Budzhetny Perevozchik has already applied for an operator certificate at Russia’s Federal Air Transport Agency. Source: Maxim Blinov / RIA Novosti
Aeroflot, Russia's largest airline, has decided not to develop a new budget airline brand after all, contrary to earlier announcements. While its economy operator Dobrolet remains on the EU sanctions list, the replacement low-cost airline will be called Budzhetny Perevozchik (‘Budget Carrier’), reports the Russian business newspaper Vedomosti, citing a source within the airline.
"Why develop a new brand when the well-known Dobrolet exists, and already has its value," said the source.
When Dobrolet was placed on the EU sanctions list in July 2014 because of its flights to Crimea, European contractual partners, such as Lufthansa Technik, were no longer able to service it. Aeroflot then considered creating a new brand, but during one of the company’s board meetings a different decision was taken.
Budzhetny Perevozchik will operate on a minimal scale: Its fleet will consist of four Boeing 737-800s, taken under a subleasing agreement from Aeroflot itself, and no new planes will be bought. It is possible that no brand name will appear on its fuselages, just ‘Budzhetny Perevozchik’ in small print.
Experts believe that it is unlikely that the absence of a brand name will influence the low cost airline's marketing campaign.
"For a budget carrier the brand name is not important since the main reason to buy tickets here is the low price," says Alexander Yeremenko, general director of Brand Lab. Yeremenko argues that image branding is unnecessary for Russian low-cost airlines, since there is no competition in the market and all the promotion is created by directly advertising the price of the tickets.
"Before the 2008 crisis we had two budget airlines, Avianova and Sky Express [later both closed down - RBTH], but even back then they didn't compete with one another, since they flew to different cities," notes Yeremenko, who points out that Budzhetny Perevozchik will be able to use the brand Dobrolet onboard its planes.
"I don't see any risks related to the additional promotion of the nameless brand," says Irina Zelenkova, advertising and PR director at FinExpertiza, who explains that Aeroflot can permit itself such a move because of the recognition and weight of its brand, especially in Russia.
"Consequently, the Aeroflot low-cost project will be just as recognized and transparent in the eyes of a specific clientele - simply because it will be associated with a strong parent company," says Zelenkova.
According to Zelenkova, since Aeroflot's Budzhetny Perevozchik actually has no competition in Russia, it can easily make do without a vivid brand, and instead base its reputation on its provenance alone, which should form a persuasive enough argument for customers.
Plans for the future
While Dobrolet is still affected by the sanctions, the airline cannot use this brand when working with foreign partners. For this reason the legal name of the new airline, Budzhetny Perevozchik, was registered in September 2014 with Aeroflot's full participation. Dobrolet's former general director received the same job with the new company.
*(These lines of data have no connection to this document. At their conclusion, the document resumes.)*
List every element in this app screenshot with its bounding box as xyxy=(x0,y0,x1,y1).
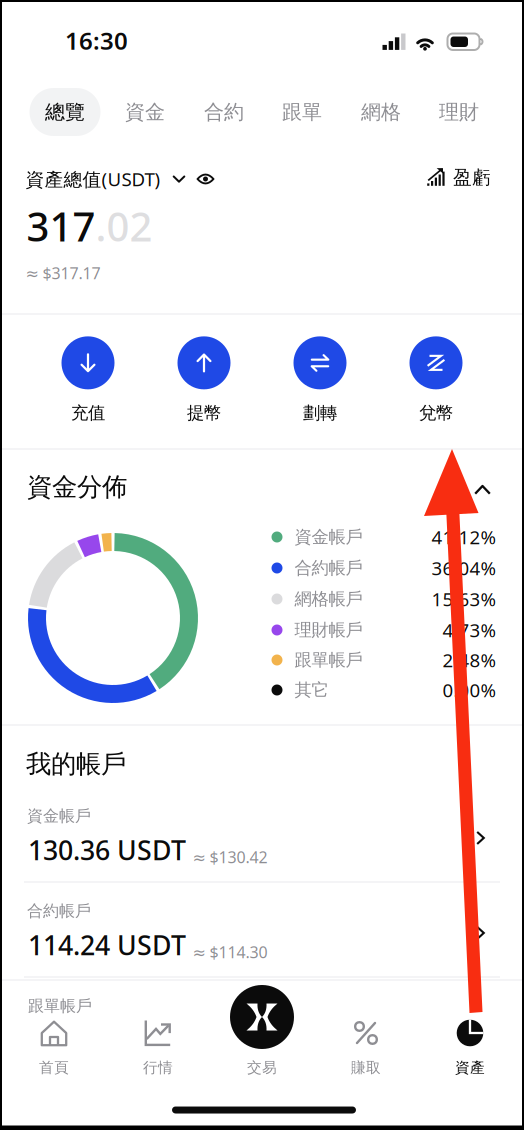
staticText: 總覽 xyxy=(45,100,85,124)
staticText: 資產 xyxy=(455,1058,485,1076)
staticText: 16:30 xyxy=(65,25,128,56)
button[interactable]: 劃轉 xyxy=(280,336,360,424)
button[interactable]: 盈虧 xyxy=(427,160,491,196)
staticText: 網格 xyxy=(361,100,401,124)
staticText: 其它 xyxy=(294,679,328,701)
staticText: 兌幣 xyxy=(419,402,453,424)
staticText: 36.04% xyxy=(432,556,496,580)
staticText: 資金帳戶 xyxy=(27,806,91,826)
button[interactable]: 首頁 xyxy=(2,992,106,1092)
button[interactable]: 合約帳戶 xyxy=(2,2,522,1125)
staticText: 網格帳戶 xyxy=(294,588,362,610)
staticText: 41.12% xyxy=(432,525,496,549)
staticText: 資金帳戶 xyxy=(294,526,362,548)
button[interactable]: 行情 xyxy=(106,992,210,1092)
staticText: 提幣 xyxy=(187,402,221,424)
button[interactable]: 資產總值(USDT) xyxy=(26,161,214,197)
staticText: 劃轉 xyxy=(303,402,337,424)
staticText: 317 xyxy=(26,199,96,252)
staticText: 跟單帳戶 xyxy=(28,996,92,1016)
staticText: .02 xyxy=(96,199,152,252)
staticText: 2.48% xyxy=(442,648,496,672)
button[interactable]: 總覽 xyxy=(30,88,100,136)
staticText: ≈ $114.30 xyxy=(192,941,268,963)
button[interactable]: 收合資金分佈 xyxy=(460,470,505,510)
staticText: 理財帳戶 xyxy=(294,619,362,641)
staticText: 理財 xyxy=(439,100,479,124)
button[interactable]: 交易 xyxy=(210,992,314,1092)
button[interactable]: 資金帳戶 xyxy=(2,2,522,1125)
staticText: 15.63% xyxy=(432,587,496,611)
button[interactable]: 資產 xyxy=(418,992,522,1092)
staticText: 資金 xyxy=(125,100,165,124)
button[interactable]: 跟單 xyxy=(267,88,337,136)
button[interactable]: 賺取 xyxy=(314,992,418,1092)
staticText: ≈ $317.17 xyxy=(26,262,100,284)
staticText: 賺取 xyxy=(351,1058,381,1076)
staticText: 0.00% xyxy=(442,678,496,702)
staticText: 130.36 USDT xyxy=(28,832,186,868)
staticText: 4.73% xyxy=(442,618,496,642)
staticText: 盈虧 xyxy=(453,166,491,189)
staticText: 資金分佈 xyxy=(27,471,127,502)
button[interactable]: 網格 xyxy=(346,88,416,136)
button[interactable]: 合約 xyxy=(189,88,259,136)
staticText: 合約帳戶 xyxy=(294,557,362,579)
button[interactable]: 理財 xyxy=(424,88,494,136)
button[interactable]: 資金 xyxy=(110,88,180,136)
staticText: 交易 xyxy=(247,1058,277,1076)
staticText: 跟單 xyxy=(282,100,322,124)
staticText: 114.24 USDT xyxy=(28,927,186,963)
staticText: 合約帳戶 xyxy=(27,901,91,921)
staticText: 跟單帳戶 xyxy=(294,649,362,671)
staticText: 我的帳戶 xyxy=(26,748,126,780)
staticText: 合約 xyxy=(204,100,244,124)
staticText: 充值 xyxy=(71,402,105,424)
staticText: 行情 xyxy=(143,1058,173,1076)
staticText: ≈ $130.42 xyxy=(192,846,268,868)
staticText: 首頁 xyxy=(39,1058,69,1076)
staticText: 資產總值(USDT) xyxy=(26,167,160,191)
button[interactable]: 充值 xyxy=(48,336,128,424)
button[interactable]: 兌幣 xyxy=(396,336,476,424)
button[interactable]: 提幣 xyxy=(164,336,244,424)
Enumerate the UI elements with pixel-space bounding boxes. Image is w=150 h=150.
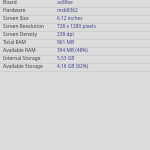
button[interactable]: Total RAM xyxy=(0,40,150,47)
button[interactable]: Screen Resolution xyxy=(0,24,150,31)
staticText: 394 MB (48%) xyxy=(57,47,88,54)
staticText: Available Storage xyxy=(3,63,43,70)
button[interactable]: Screen Size xyxy=(0,16,150,23)
staticText: Total RAM xyxy=(3,39,26,46)
staticText: 6,12 inches xyxy=(57,15,83,22)
button[interactable]: Available RAM xyxy=(0,48,150,55)
staticText: Screen Resolution xyxy=(3,23,45,30)
staticText: 5,53 GB xyxy=(57,55,75,62)
staticText: 239 dpi xyxy=(57,31,74,38)
staticText: Internal Storage xyxy=(3,55,41,62)
button[interactable]: Available Storage xyxy=(0,64,150,71)
staticText: Available RAM xyxy=(3,47,36,54)
staticText: 728 x 1280 pixels xyxy=(57,23,96,30)
button[interactable]: Board xyxy=(0,0,150,7)
staticText: 961 MB xyxy=(57,39,75,46)
button[interactable]: Internal Storage xyxy=(0,56,150,63)
button[interactable]: Screen Density xyxy=(0,32,150,39)
staticText: 4,16 GB (82%) xyxy=(57,63,89,70)
staticText: ac89xe xyxy=(57,0,73,6)
button[interactable]: Hardware xyxy=(0,8,150,15)
staticText: msb8362 xyxy=(57,7,78,14)
staticText: Board xyxy=(3,0,17,6)
staticText: Hardware xyxy=(3,7,26,14)
staticText: Screen Density xyxy=(3,31,37,38)
staticText: Screen Size xyxy=(3,15,29,22)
The new company has already applied for an operator certificate at Russia’s Federal Air Transport Agency Rosaviatsia. Once this is acquired, Budzhetny Perevozchik can receive a license and start selling tickets.
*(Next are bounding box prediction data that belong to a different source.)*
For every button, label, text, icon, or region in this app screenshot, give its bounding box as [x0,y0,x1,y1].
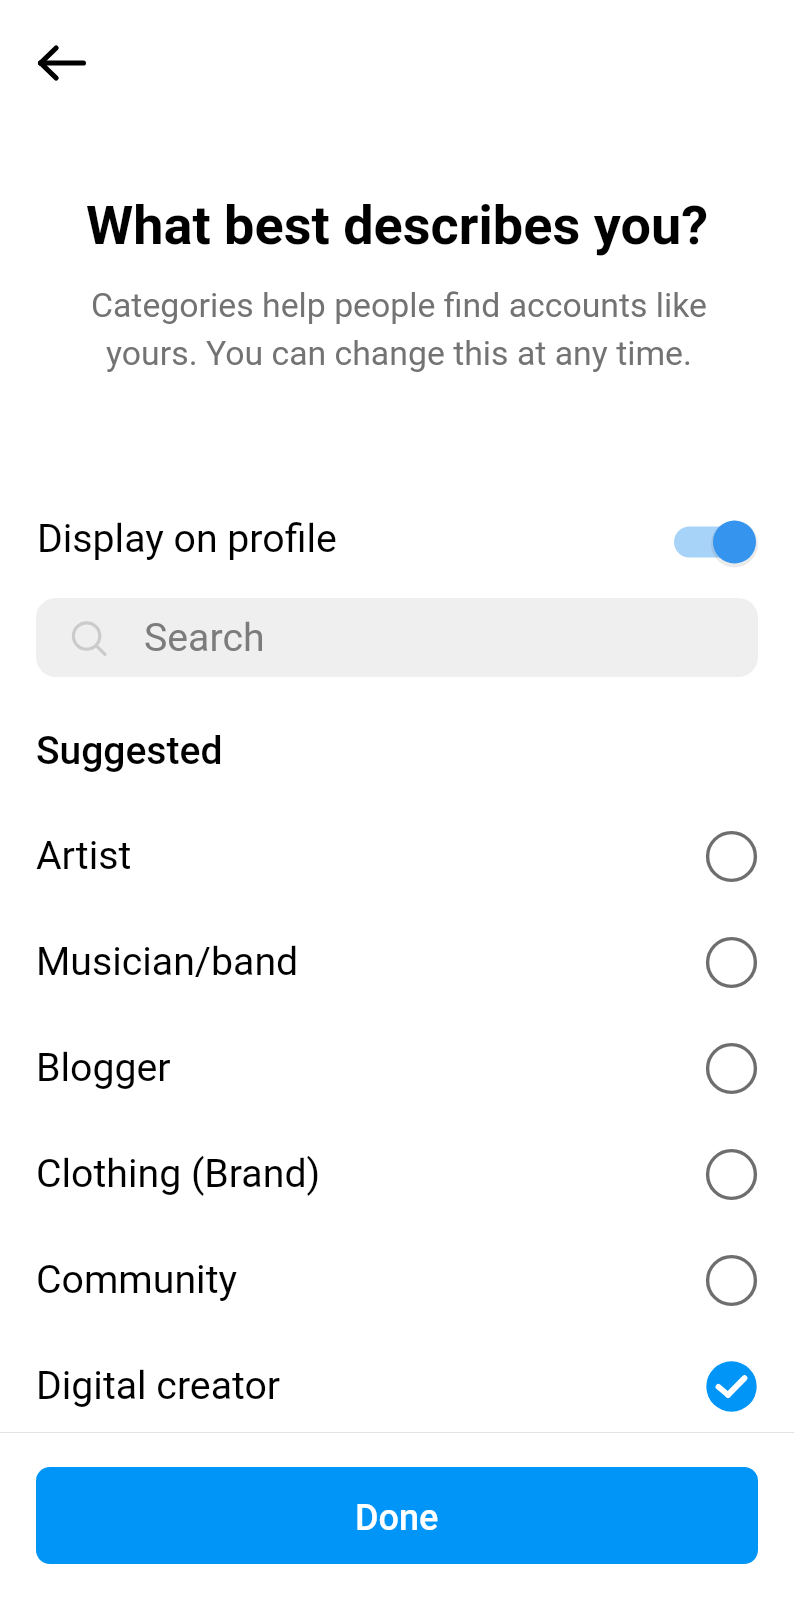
staticText: Done [355,1497,439,1539]
staticText: Display on profile [37,516,337,562]
staticText: Artist [36,833,132,879]
staticText: Search [144,615,265,661]
staticText: Suggested [36,728,223,774]
button[interactable]: Display on profile [0,503,794,575]
button[interactable]: Back [14,39,110,87]
other: Display on profile toggle [674,511,757,567]
button[interactable]: Digital creator [0,1333,794,1439]
staticText: Community [36,1257,238,1303]
staticText: Blogger [36,1045,171,1091]
button[interactable]: Clothing (Brand) [0,1121,794,1227]
staticText: Digital creator [36,1363,281,1409]
button[interactable]: Community [0,1227,794,1333]
staticText: Categories help people find accounts lik… [74,286,724,373]
button[interactable]: Artist [0,803,794,909]
staticText: What best describes you? [0,194,794,257]
button[interactable]: Blogger [0,1015,794,1121]
button[interactable]: Done [36,1467,758,1564]
staticText: Musician/band [36,939,299,985]
button[interactable]: Musician/band [0,909,794,1015]
staticText: Clothing (Brand) [36,1151,321,1197]
button[interactable]: Search [36,598,758,677]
"Aeroflot is convinced that the sanctions against Dobrolet are temporary and that there will be demand for the company's services due to its unique offer, even without the additional advertising," says Investcafe analyst Timur Nigmatullin.
According to Nigmatullin, the absence of advertising costs may further stimulate consumer interest: "Thanks to the economic conditions, the company can maintain low ticket prices, which is the new airline's main competitive edge," he says.
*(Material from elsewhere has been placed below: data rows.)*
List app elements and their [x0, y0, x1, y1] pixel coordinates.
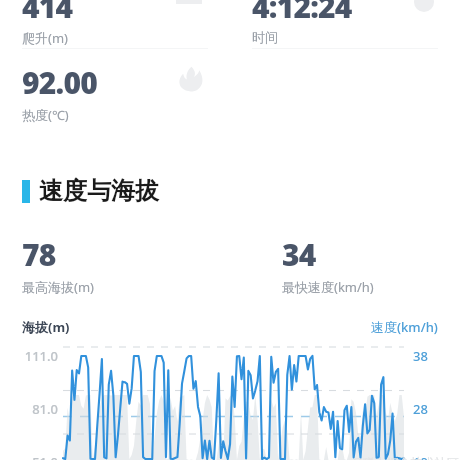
button[interactable]: 78	[22, 234, 230, 296]
staticText: 81.0	[6, 400, 58, 418]
staticText: 92.00	[22, 62, 97, 103]
staticText: 34	[282, 234, 316, 275]
staticText: 111.0	[6, 347, 58, 365]
staticText: 时间	[252, 29, 278, 45]
staticText: 28	[413, 400, 428, 418]
staticText: 38	[413, 347, 428, 365]
other: 热度	[178, 66, 204, 92]
staticText: @稀土掘金技术社区	[352, 454, 459, 460]
button[interactable]: 92.00	[22, 62, 208, 124]
staticText: 最高海拔(m)	[22, 278, 94, 296]
staticText: 4:12:24	[252, 0, 352, 27]
staticText: 19	[413, 453, 428, 460]
staticText: 爬升(m)	[22, 29, 68, 47]
staticText: 414	[22, 0, 73, 27]
staticText: 海拔(m)	[22, 318, 70, 336]
staticText: 速度与海拔	[39, 176, 159, 206]
button[interactable]: 速度与海拔	[0, 176, 460, 206]
staticText: 热度(℃)	[22, 106, 69, 124]
staticText: 78	[22, 234, 56, 275]
staticText: 速度(km/h)	[371, 318, 438, 336]
button[interactable]: 34	[282, 234, 460, 296]
staticText: 51.0	[6, 453, 58, 460]
staticText: 最快速度(km/h)	[282, 278, 374, 296]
Dobrolet was planning to operate flights abroad, including to Spain and Israel - however, with the sanctions still in place, the company has postponed them for now.
The question of a gradual lifting of the sanctions may be raised during the EU Summit on October 23-24, depending on the development of the situation in Ukraine, Russian news agency ITAR-TASS has reported, citing a diplomatic source within the mission of an unspecified Eastern European country.